Corporate Voluntary Arrangement (CVA)

A CVA is a legally binding arrangement between a company and its creditors to pay a debt, either in full or a percentage of the total, over an agreed period of time.

The key benefits of a CVA are that:

  • it enables the company to continue in business with the objective of improving the creditors’ standing.
  • it eases any pressure on cash flow.
  • it allows greater flexibility for ensuring that the returns to creditors are maximised.
  • it halts any court actions and winding-up procedures.
  • it allows directors to remain within the company.

If problems with cash flow has caused mounting pressure on an otherwise viable company, a CVA could be a practical solution for the company as well as its creditors.

The financial structure of a CVA could be monthly contributions, or a combination of asset realisation and capital injection, supported by a business forecast. It does not have to be the full amount owed, as long as the company has made its best efforts to raise the money, anything is better than nothing. The CVA is approved with the support of the company’s members and creditors within 28 days on average – it should be remembered that a CVA is made to the company, not by the company. When an appropriate amount of funds has been accumulated it will be distributed amongst the company’s creditors. All of the company’s current liabilities will be frozen, as soon as the CVA is in place, enforcement action by pre-CVA cannot be taken.

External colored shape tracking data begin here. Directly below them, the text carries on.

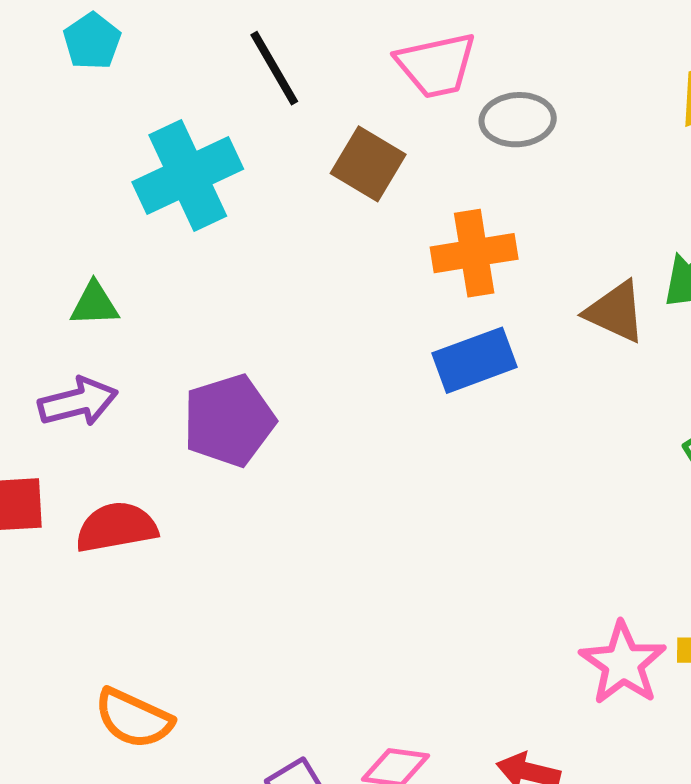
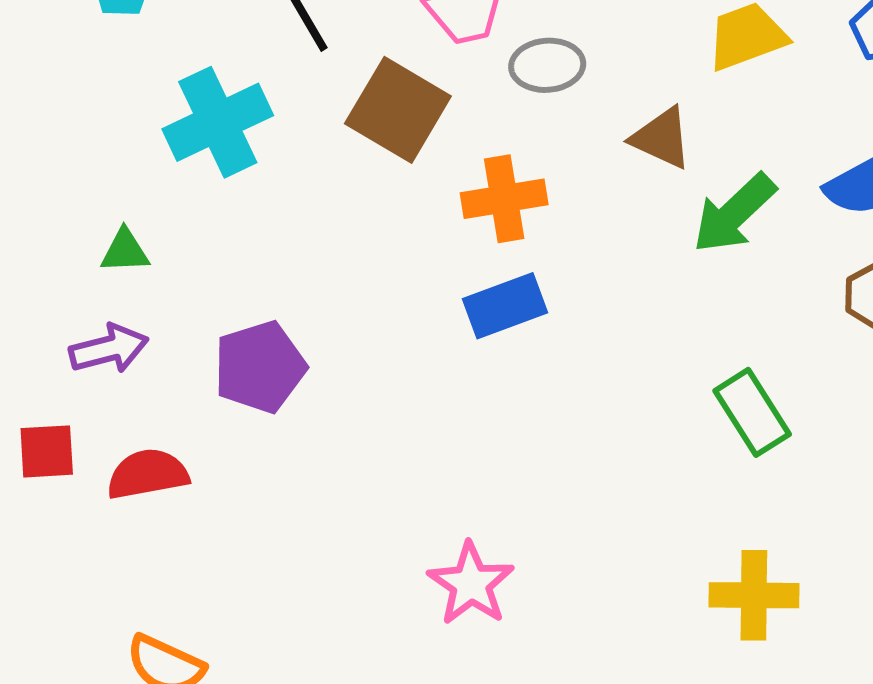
brown square: (368, 164) -> (398, 110), size x1.4
brown triangle: (615, 312) -> (662, 138), moved
pink star: (623, 663) -> (471, 584), moved

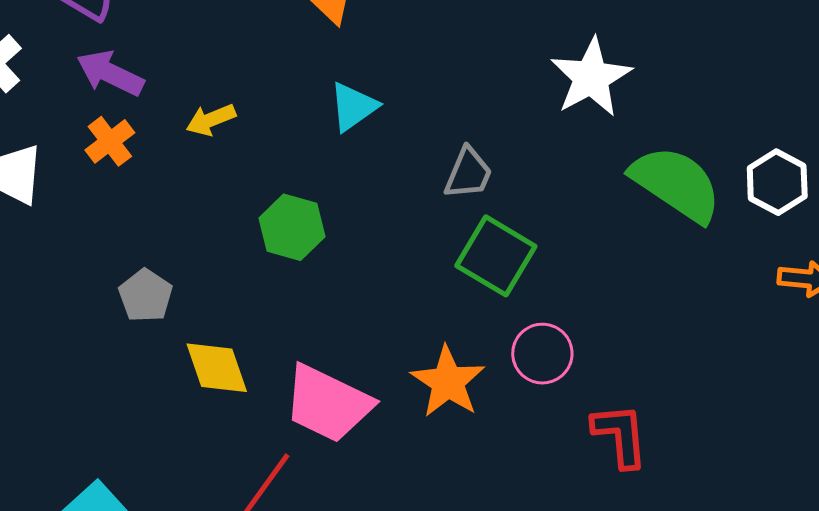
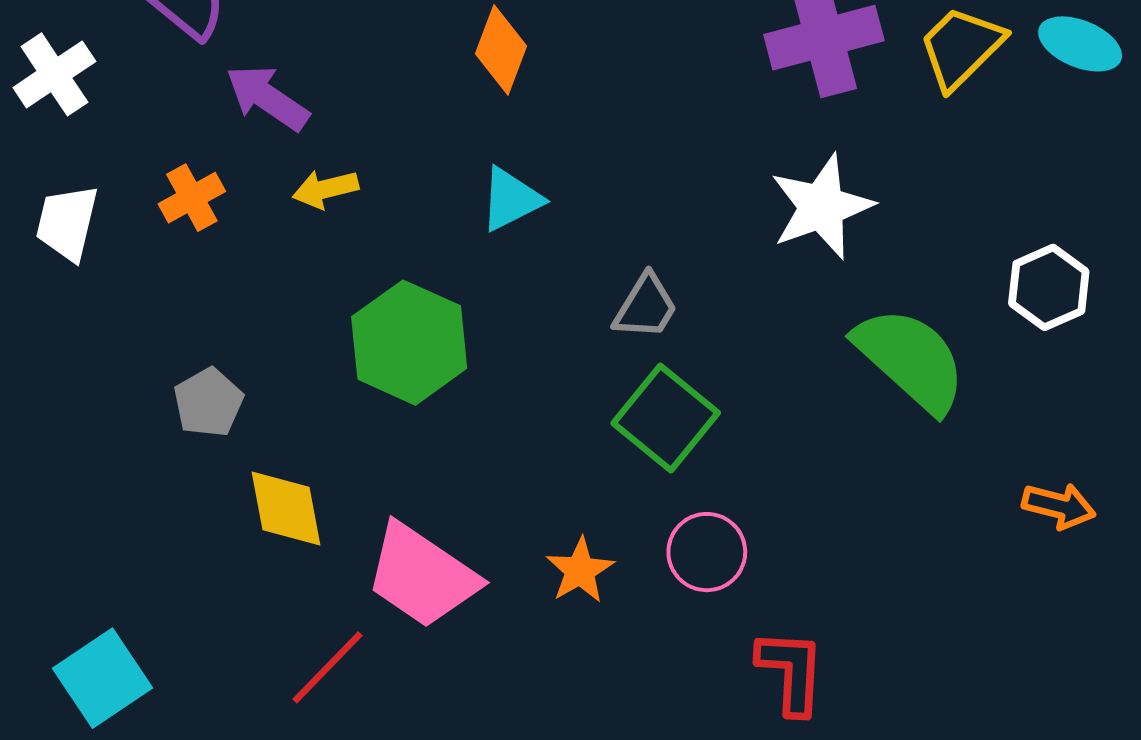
purple arrow: (110, 73) -> (267, 98), moved
white hexagon: (777, 182) -> (1049, 287), moved
green hexagon: (292, 227) -> (409, 343), size x1.4
orange star: (448, 382) -> (580, 570), size x0.7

Preferential creditors must be paid in full before any contributions are allowed to be made to unsecured creditors, the legal rights of preferential creditors are fully protected by law and must not be compromised by any proposal.

Even though secured creditors would not normally vote in a CVA, it is essential that any CVA proposals are fully discussed with them in advance. Secured creditors prefer a solution rather then more problems so they will need to be comfortable with the CVA because they retain the right to appoint a receiver and manager. A provision could be written into the terms of the CVA in case of the company having trouble meeting the payments so a bit of leeway could be allowed. If the company still does not meet its objectives after taking the provision into consideration then it will have to enter into Liquidation. CVAs do not always work out as expected, it really depends on the way the CVA is constructed and the planning beforehand and, in some cases, a little bit of good luck!